╭─ SUPPLIED ENTRIES
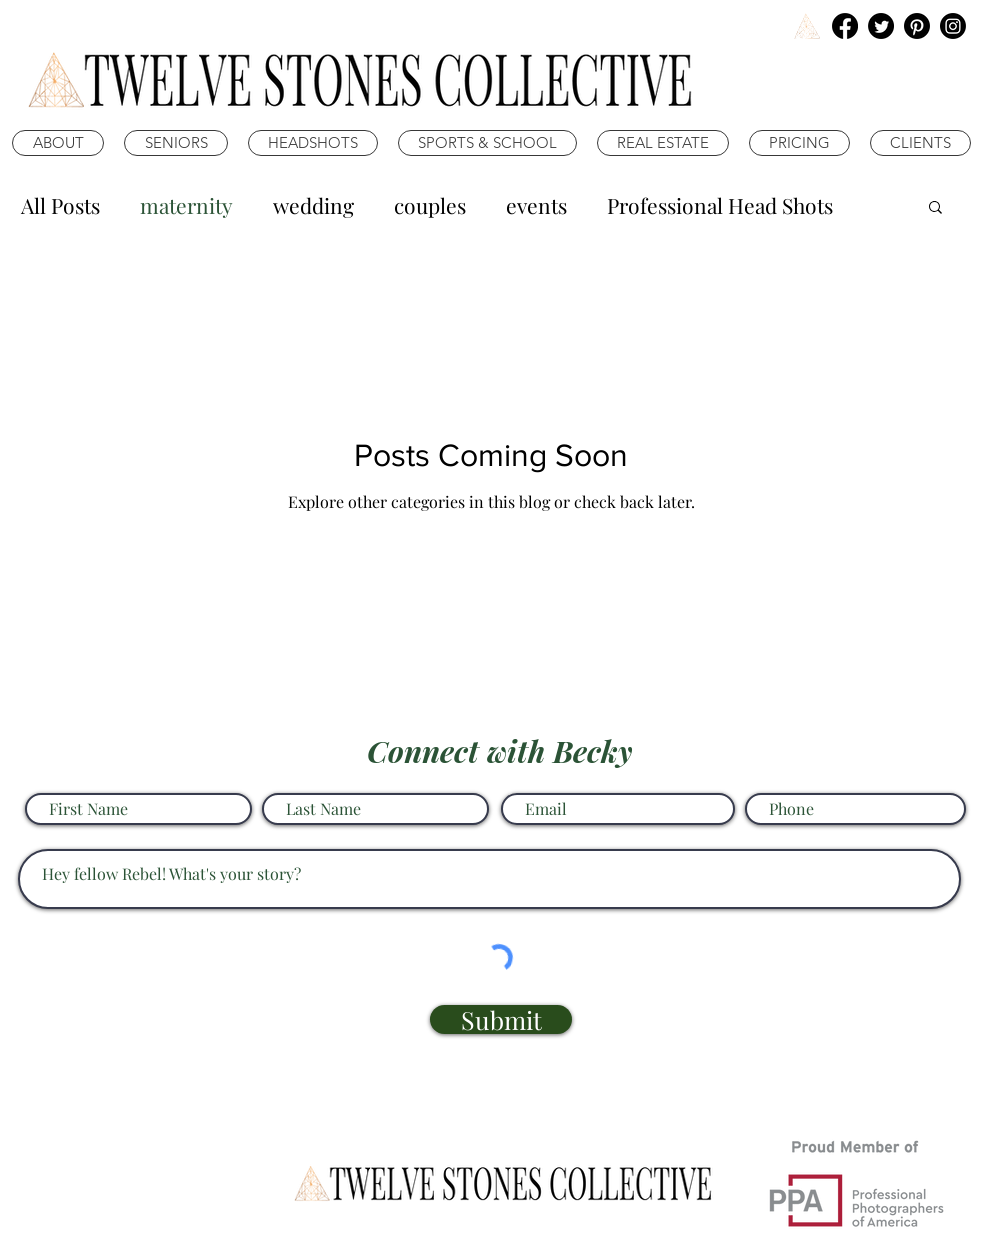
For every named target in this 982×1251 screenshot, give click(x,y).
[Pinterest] (917, 26)
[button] (935, 208)
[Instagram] (953, 26)
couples (430, 205)
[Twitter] (881, 26)
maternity (186, 205)
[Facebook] (845, 26)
╰─
EXERCISE OBJECTIVE ::
Please retype every record shown above, exactly as written, but without pictures.

ANSWER TO THIS TASK ::
For every named target in this 982×1251 screenshot, give click(x,y).
[Pinterest] (917, 26)
[button] (935, 208)
[Instagram] (953, 26)
couples (430, 205)
[Twitter] (881, 26)
maternity (186, 205)
[Facebook] (845, 26)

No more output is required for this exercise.